ESPN Ombudsman Finds ESPN Isn't Airing Enough Advocacy Against 'Jock Culture Attitudes and Politics'

March 25th, 2014 3:02 PM

In case you’re one of those conservatives that doesn’t want liberal social crusades constantly mixed in your sports journalism, see D.C. sports radio host Steve Czaban. He has a blog post titled “ESPN Will Force You To Care! Resistance Is Futile.”

ESPN ombudsman Robert Lipsyte  – a former New York Times columnist whose more recent home is Mother Jones – is lecturing the less-than-progressives, as he summarizes the viewpoint: “Enough already about Michael Sam, Jason Collins, Richie Incognito, Jonathan Martin, concussions and the N-word. I turn on ESPN to get away from the stress of everyday life, to relax with my friends, to share some family time with the kids. Why do you keep shoving that stuff in my face?” Answer: More face-shoving!

I don’t think ESPN is actually shoving enough of that stuff in enough faces often enough. The coverage of issues that jump the white lines tends to be hit-and-run, treated as isolated events rather than as a web of Jock Culture attitudes and politics that are connected and need continual attention.

Unsurprisingly, when it came to gay athlete-activists like NBA player Jason Collins, Lipsyte lined up with Keith Olbermann in the incredibly tired assumption that the "homophobes" in this scenario are paralyzed by the fear of their own latent gayness:

Within the game, athletes who are uncomfortable with gay teammates (showering together is the avowed symbol of discomfort) may very well be insecure about the boundaries of their own sexuality. As far as I have seen, only one ESPN commentator, Keith Olbermann, has taken a run at that, and even he did so in an atypically oblique way.

Drawing on what he described as 20 years of conversations with friends who were elite athletes, Olbermann characterized the group as “ultra-physical beings” for whom “'love' and 'like' mean sex.” But they have “deep platonic affections” that come “closer than a family or a fraternity, closer than anything other than men at war.”

There can be a “confusion” here, says Olbermann, and a “fear that others might think [the athlete] was gay.” Gay slurs are often used by some athletes to “show they are not gay.”

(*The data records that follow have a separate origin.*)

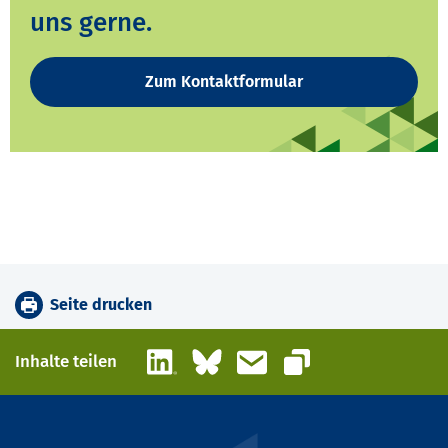
uns gerne.
Zum Kontaktformular
Seite drucken
LinkedIn
Bluesky
E-Mail
Inhalte teilen
Link kopieren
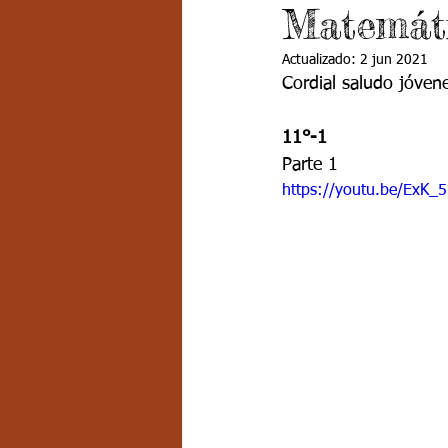
Matemáti
Grado 7 -2
Grado 8
Grado
Actualizado:
2 jun 2021
Cordial saludo jóven
PSICOLOGÍA INSTITUCIONAL
D
11°-1
Parte 1
FORMACIÓN POR CICLOS
https://youtu.be/ExK_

Olbermann is smart and sophisticated, so I take his circumspection as respect for a minefield in sports -- so-called homoeroticism. It also exists in prisons, where I have taught, and in fraternity houses and Army barracks, where I’ve lived. It is, of course, “complex,” and needs more, not less, exposure because same-sex attraction can be very confusing to young athletes and fans; just what is platonic, homosexual or something in between? (One word sometimes used is “homosocial,” which can cover everything from, say, all-male "Monday Night Football" parties to man-crushes on celebrity players to the decisions young gay players must make about coming out or leaving a sport).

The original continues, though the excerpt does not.